Determine how many lines in the records below contain "sonra", then state that number alone.

RECORDED DATA →
####

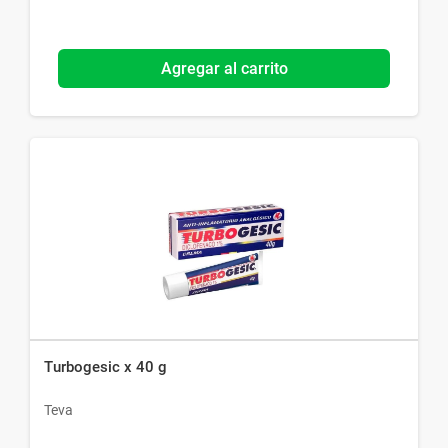
Agregar al carrito
Turbogesic x 40 g
Teva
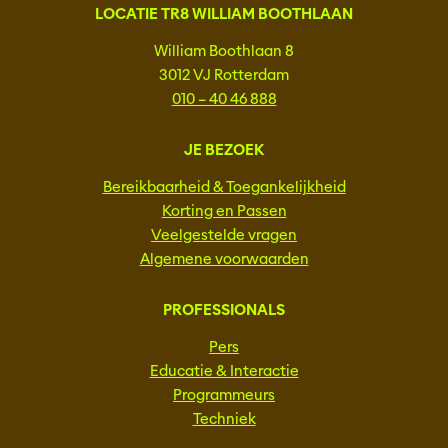
LOCATIE TR8 WILLIAM BOOTHLAAN
William Boothlaan 8
3012 VJ Rotterdam
010 – 40 46 888
JE BEZOEK
Bereikbaarheid & Toegankelijkheid
Korting en Passen
Veelgestelde vragen
Algemene voorwaarden
PROFESSIONALS
Pers
Educatie & Interactie
Programmeurs
Techniek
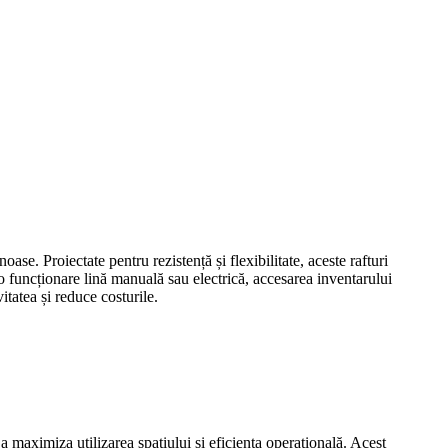
oase. Proiectate pentru rezistență și flexibilitate, aceste rafturi
u o funcționare lină manuală sau electrică, accesarea inventarului
itatea și reduce costurile.
a maximiza utilizarea spațiului și eficiența operațională. Acest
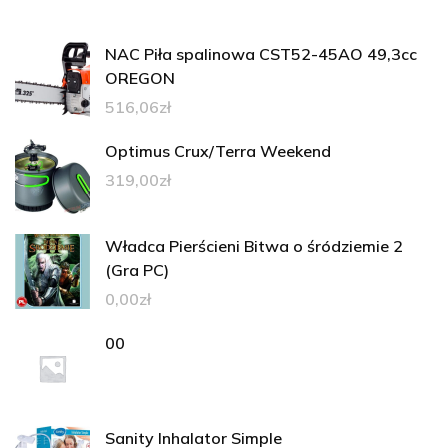
NAC Piła spalinowa CST52-45AO 49,3cc
OREGON
516,06
zł
Optimus Crux/Terra Weekend
319,00
zł
Władca Pierścieni Bitwa o śródziemie 2
(Gra PC)
0,00
zł
00
Sanity Inhalator Simple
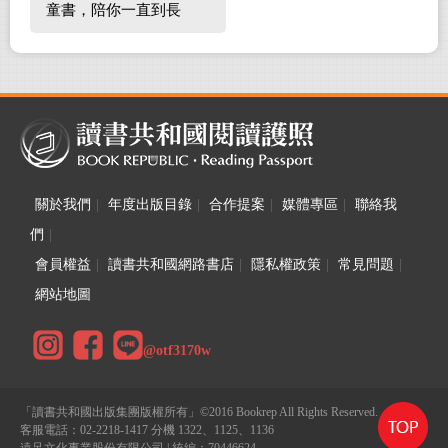
童書，陪你一直到長
大！
關於我們
|
年度出版目錄
|
合作提案
|
媒體專區
|
聯絡我
們
|
會員權益
|
讀書共和國網路書店
|
隱私權政策
|
常見問題
|
網站地圖
@otf3170w
「讀書共和國出版集團版權所有」©2016 Bookrep All Rights Reserved.
客服電話：02-2218-1417 分機 1322、1125、1136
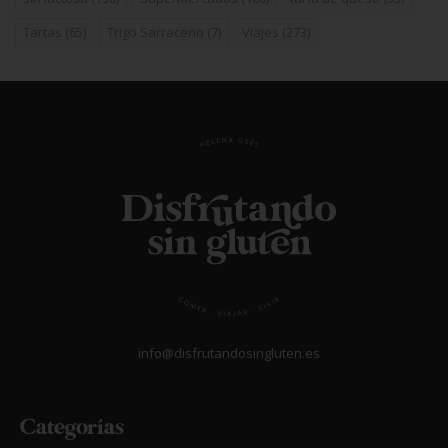
Tartas
(65)
Trigo Sarraceno
(7)
Viajes
(273)
info@disfrutandosingluten.es
Categorías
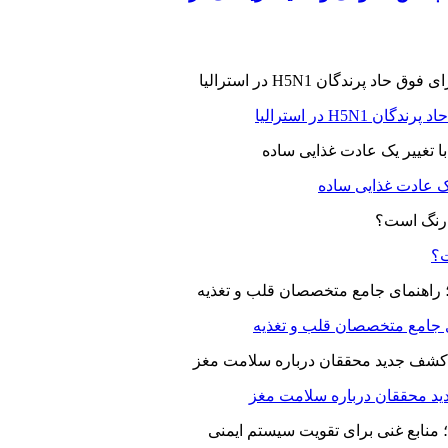
H5N در استرالیا
یک عادت غذایی ساده
ت؟
ای جامع متخصصان قلب و تغذیه
د محققان درباره سلامت مغز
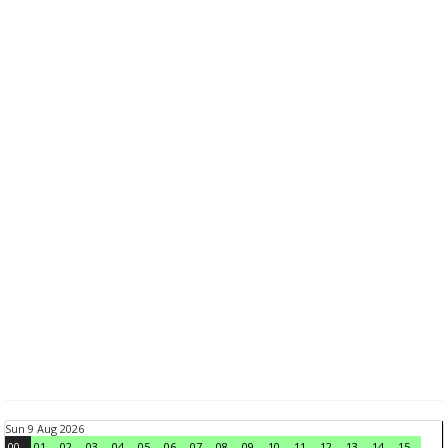
Sun 9 Aug 2026
00
01
02
03
04
05
06
07
08
09
10
11
12
13
14
15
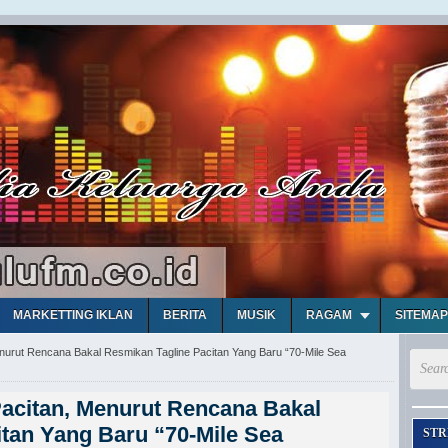
MARKETTING IKLAN
BERITA
MUSIK
RAGAM
SITEMAP
enurut Rencana Bakal Resmikan Tagline Pacitan Yang Baru “70-Mile Sea
Pacitan, Menurut Rencana Bakal
tan Yang Baru “70-Mile Sea
STR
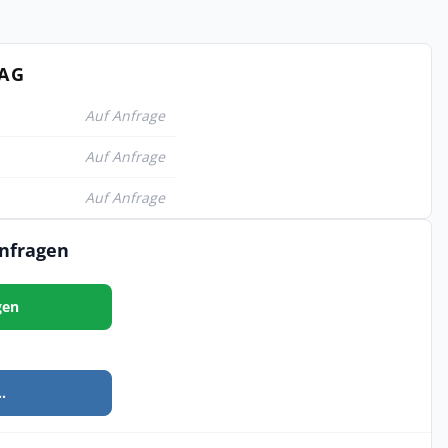
TAG
Auf Anfrage
Auf Anfrage
Auf Anfrage
anfragen
gen
.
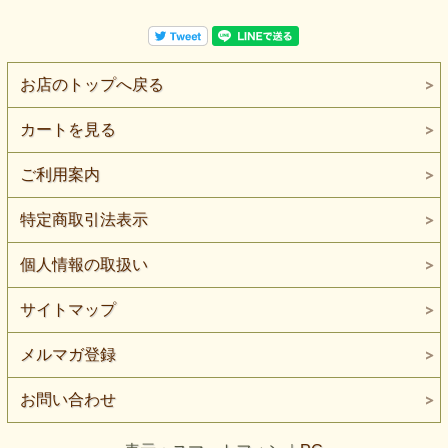
お店のトップへ戻る
カートを見る
ご利用案内
特定商取引法表示
個人情報の取扱い
サイトマップ
メルマガ登録
お問い合わせ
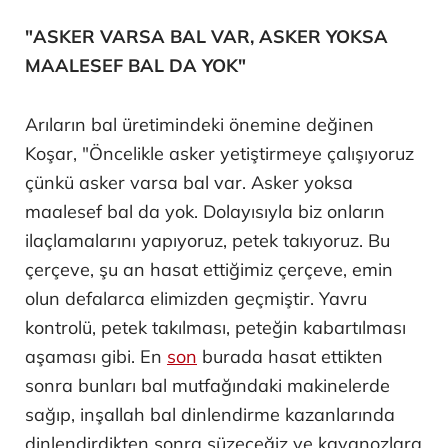
"ASKER VARSA BAL VAR, ASKER YOKSA
MAALESEF BAL DA YOK"
Arıların bal üretimindeki önemine değinen
Koşar, "Öncelikle asker yetiştirmeye çalışıyoruz
çünkü asker varsa bal var. Asker yoksa
maalesef bal da yok. Dolayısıyla biz onların
ilaçlamalarını yapıyoruz, petek takıyoruz. Bu
çerçeve, şu an hasat ettiğimiz çerçeve, emin
olun defalarca elimizden geçmiştir. Yavru
kontrolü, petek takılması, peteğin kabartılması
aşaması gibi. En
son
burada hasat ettikten
sonra bunları bal mutfağındaki makinelerde
sağıp, inşallah bal dinlendirme kazanlarında
dinlendirdikten sonra süzeceğiz ve kavanozlara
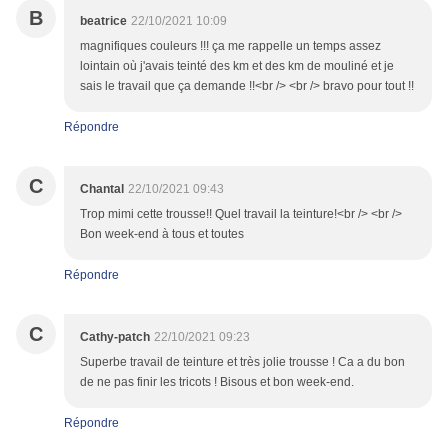
B
beatrice
22/10/2021 10:09
magnifiques couleurs !!! ça me rappelle un temps assez
lointain où j'avais teinté des km et des km de mouliné et je
sais le travail que ça demande !!<br /> <br /> bravo pour tout !!
Répondre
C
Chantal
22/10/2021 09:43
Trop mimi cette trousse!! Quel travail la teinture!<br /> <br />
Bon week-end à tous et toutes
Répondre
C
Cathy-patch
22/10/2021 09:23
Superbe travail de teinture et très jolie trousse ! Ca a du bon
de ne pas finir les tricots ! Bisous et bon week-end.
Répondre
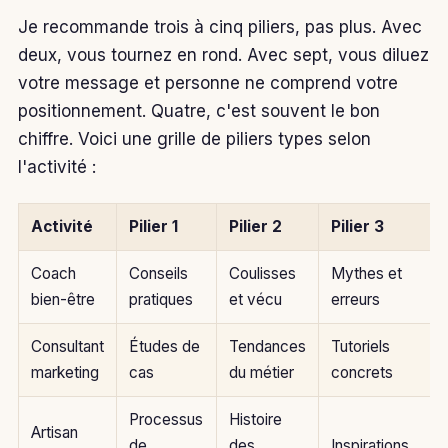
Je recommande trois à cinq piliers, pas plus. Avec
deux, vous tournez en rond. Avec sept, vous diluez
votre message et personne ne comprend votre
positionnement. Quatre, c'est souvent le bon
chiffre. Voici une grille de piliers types selon
l'activité :
Activité
Pilier 1
Pilier 2
Pilier 3
Coach
Conseils
Coulisses
Mythes et
bien-être
pratiques
et vécu
erreurs
Consultant
Études de
Tendances
Tutoriels
marketing
cas
du métier
concrets
Processus
Histoire
Artisan
de
des
Inspirations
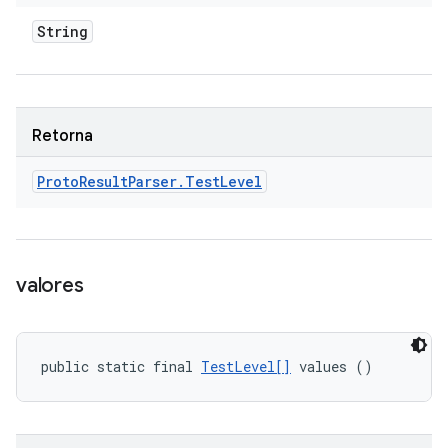
String
Retorna
Proto
Result
Parser
.
Test
Level
valores
public static final 
TestLevel[]
 values ()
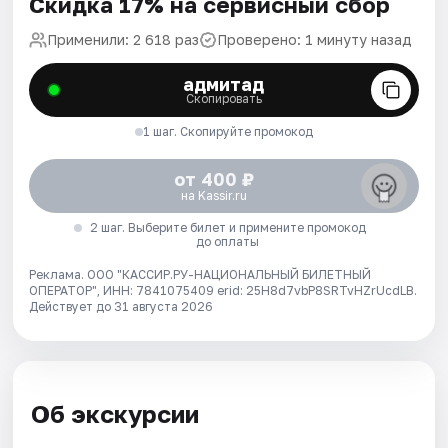
Скидка 17% на сервисный сбор
Применили: 2 618 раз
Проверено: 1 минуту назад
адмитад
Скопировать
1 шаг. Скопируйте промокод
от 400 ₽
на Kassir.ru
2 шаг. Выберите билет и примените промокод
до оплаты
Реклама. ООО "КАССИР.РУ-НАЦИОНАЛЬНЫЙ БИЛЕТНЫЙ
ОПЕРАТОР", ИНН: 7841075409 erid: 25H8d7vbP8SRTvHZrUcdLB.
Действует до 31 августа 2026
Об экскурсии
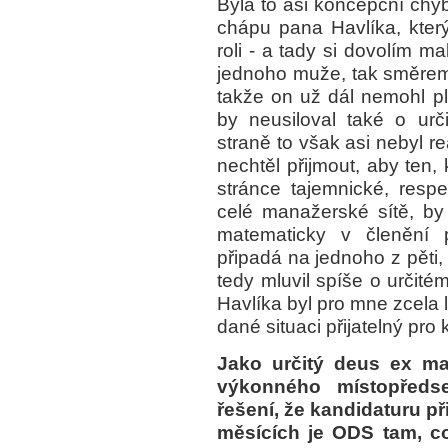
Byla to asi koncepční chy
chápu pana Havlíka, který
roli - a tady si dovolím m
jednoho muže, tak směrem 
takže on už dál nemohl pln
by neusiloval také o urč
straně to však asi nebyl r
nechtěl přijmout, aby ten,
stránce tajemnické, respe
celé manažerské sítě, b
matematicky v členění 
připadá na jednoho z pěti, 
tedy mluvil spíše o určit
Havlíka byl pro mne zcela 
dané situaci přijatelný pro
Jako určitý deus ex ma
výkonného místopředse
řešení, že kandidaturu př
měsících je ODS tam, co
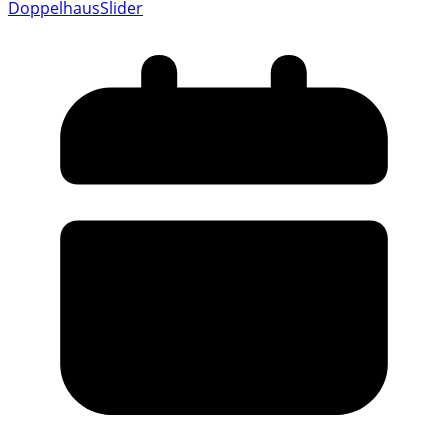
Doppelhaus
Slider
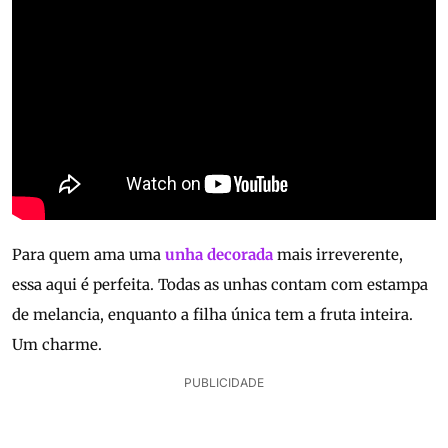
Para quem ama uma
unha decorada
mais irreverente,
essa aqui é perfeita. Todas as unhas contam com estampa
de melancia, enquanto a filha única tem a fruta inteira.
Um charme.
PUBLICIDADE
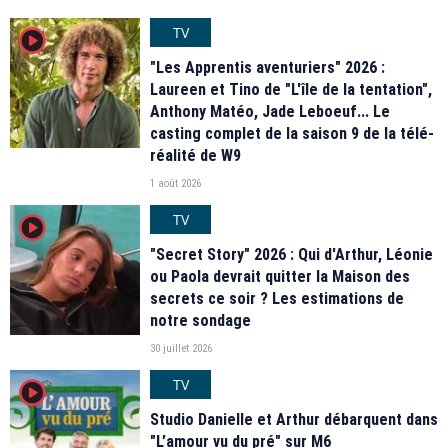
TV
player2
"Les Apprentis aventuriers" 2026 :
Laureen et Tino de "L'île de la tentation",
Anthony Matéo, Jade Leboeuf... Le
casting complet de la saison 9 de la télé-
réalité de W9
1 août 2026
TV
player2
"Secret Story" 2026 : Qui d'Arthur, Léonie
ou Paola devrait quitter la Maison des
secrets ce soir ? Les estimations de
notre sondage
30 juillet 2026
TV
player2
Studio Danielle et Arthur débarquent dans
"L’amour vu du pré" sur M6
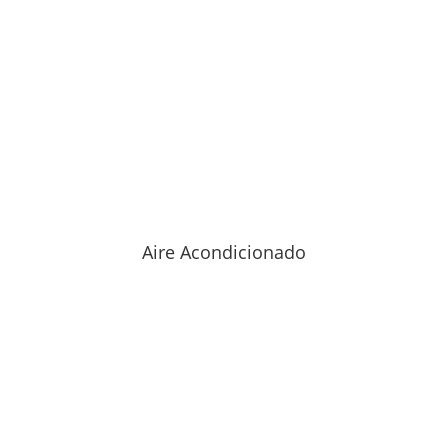
Aire Acondicionado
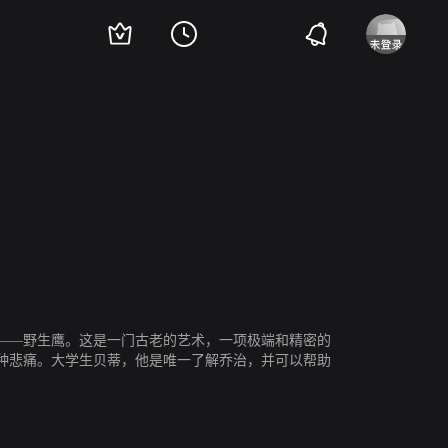
Karl Anthony
Steve DuMouchel
P J Lalka
——野生鹰。这是一门古老的艺术，一项极端和精密的
种悲痛。大学生贝蒂，他是唯一了解乔治，并可以帮助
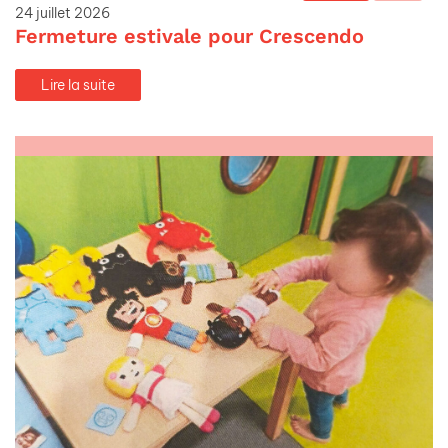
24 juillet 2026
Fermeture estivale pour Crescendo
Lire la suite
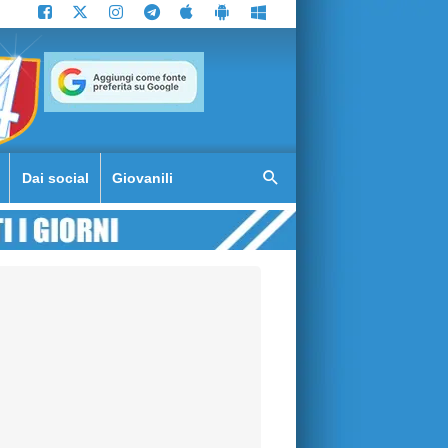
Dai social
Giovanili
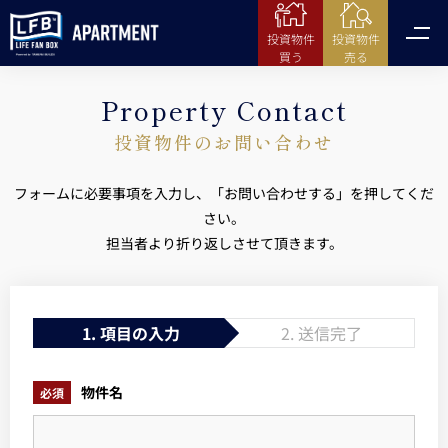
投資物件
投資物件
売る
買う
Property Contact
投資物件のお問い合わせ
フォームに必要事項を入力し、「お問い合わせする」を押してくだ
さい。
担当者より折り返しさせて頂きます。
1. 項目の入力
2. 送信完了
物件名
必須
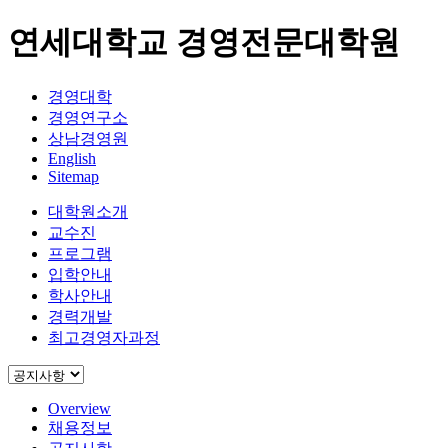
연세대학교 경영전문대학원
경영대학
경영연구소
상남경영원
English
Sitemap
대학원소개
교수진
프로그램
입학안내
학사안내
경력개발
최고경영자과정
Overview
채용정보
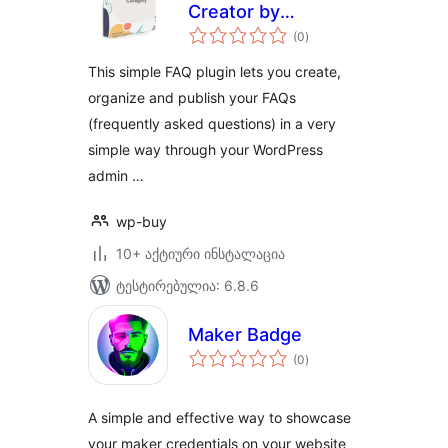
Creator by
საერთო
Category
(0
)
რეიტინგი
This simple FAQ plugin lets you create,
organize and publish your FAQs
(frequently asked questions) in a very
simple way through your WordPress
admin …
wp-buy
10+ აქტიური ინსტალაცია
ტესტირებულია: 6.8.6
Maker Badge
საერთო
(0
)
რეიტინგი
A simple and effective way to showcase
your maker credentials on your website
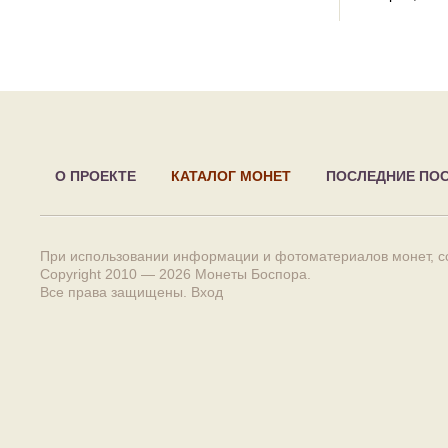
О ПРОЕКТЕ
КАТАЛОГ МОНЕТ
ПОСЛЕДНИЕ ПО
При использовании информации и фотоматериалов монет, сс
Copyright 2010 — 2026
Монеты Боспора
.
Все права защищены.
Вход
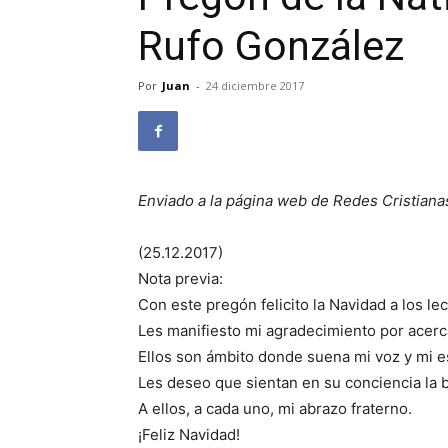
Rufo González
Por
Juan
-
24 diciembre 2017
Enviado a la página web de Redes Cristiana
(25.12.2017)
Nota previa:
Con este pregón felicito la Navidad a los lec
Les manifiesto mi agradecimiento por acerca
Ellos son ámbito donde suena mi voz y mi es
Les deseo que sientan en su conciencia la 
A ellos, a cada uno, mi abrazo fraterno.
¡Feliz Navidad!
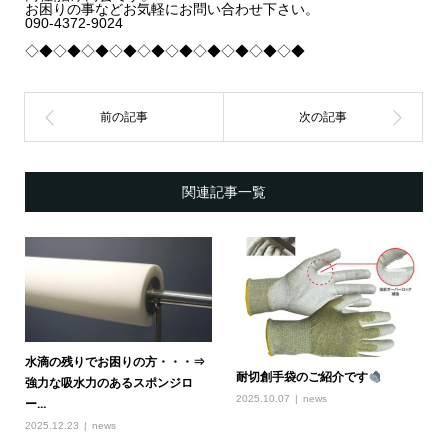
お困りの事などお気軽にお問い合わせ下さい。
090-4372-9024
◇◆◇◆◇◆◇◆◇◆◇◆◇◆◇◆◇◆◇◆
関連記事一覧
水滴の残りでお困りの方・・・⇒
耐切創手袋のご紹介です
強力な吸水力のあるスポンジロ
2025.10.07
news
ー...
2025.12.23
news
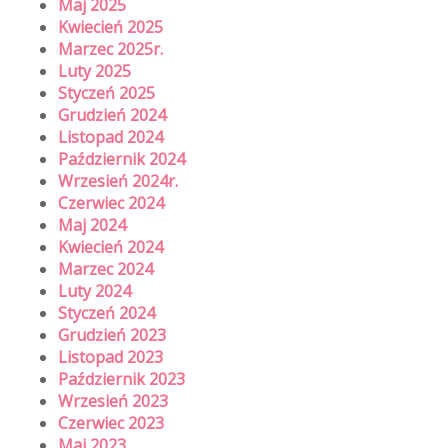
Maj 2025
Kwiecień 2025
Marzec 2025r.
Luty 2025
Styczeń 2025
Grudzień 2024
Listopad 2024
Październik 2024
Wrzesień 2024r.
Czerwiec 2024
Maj 2024
Kwiecień 2024
Marzec 2024
Luty 2024
Styczeń 2024
Grudzień 2023
Listopad 2023
Październik 2023
Wrzesień 2023
Czerwiec 2023
Maj 2023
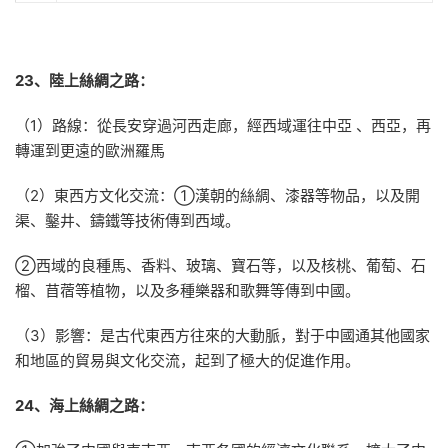
23、陸上絲綢之路：
（1）路線：從長安穿過河西走廊，經西域運往中亞 、西亞，再
轉運到更遠的歐洲羅馬
（2）東西方文化交流：①漢朝的絲綢、漆器等物品，以及開
渠、鑿井、鑄鐵等技術傳到西域。
②西域的良種馬、香料、玻璃、寶石等，以及核桃、葡萄、石
榴、苜蓿等植物，以及多種樂器和歌舞等傳到中國。
（3）影響：是古代東西方往來的大動脈，對于中國通其他國家
和地區的貿易與文化交流，起到了極大的促進作用。
24、海上絲綢之路：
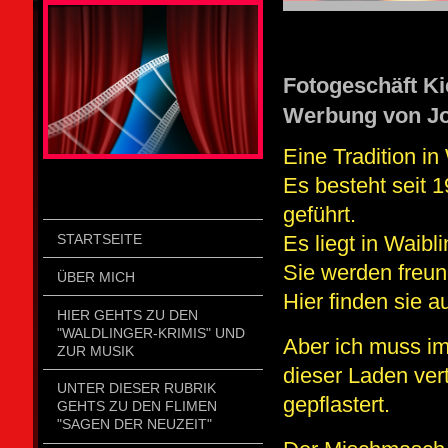
STOLZENGORF PICTURE WEIN
Fotogeschäft Ki
Werbung von Jo
Eine Tradition in
Es besteht seit 
geführt.
STARTSEITE
Es liegt in Waibl
Sie werden freund
ÜBER MICH
Hier finden sie a
HIER GEHTS ZU DEN
"WALDLINGER-KRIMIS" UND
Aber ich muss im
ZUR MUSIK
dieser Laden vert
UNTER DIESER RUBRIK
gepflastert.
GEHTS ZU DEN FLIMEN
"SAGEN DER NEUZEIT"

####

RESULT → 2